*What to do*. Could you write out exactly the lines from the one that contains "作家名：ルドン, オディロン" through the last line of the listing below, both included and nothing more?

*Supplied data*.
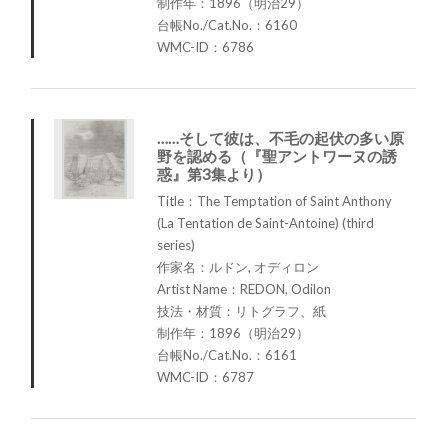
制作年：1896（明治29）
台帳No./Cat.No.：6160
WMC-ID：6786
……そして彼は、不毛の起伏の多い原
野を認める（『聖アントワーヌの誘
惑』第3集より）
Title：The Temptation of Saint Anthony
(La Tentation de Saint-Antoine) (third
series)
作家名：ルドン, オディロン
Artist Name：REDON, Odilon
技法・材質：リトグラフ、紙
制作年：1896（明治29）
台帳No./Cat.No.：6161
WMC-ID：6787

*Solved problem*.
作家名：ルドン, オディロン
Artist Name：REDON, Odilon
技法・材質：リトグラフ、紙
制作年：1896（明治29）
台帳No./Cat.No.：6161
WMC-ID：6787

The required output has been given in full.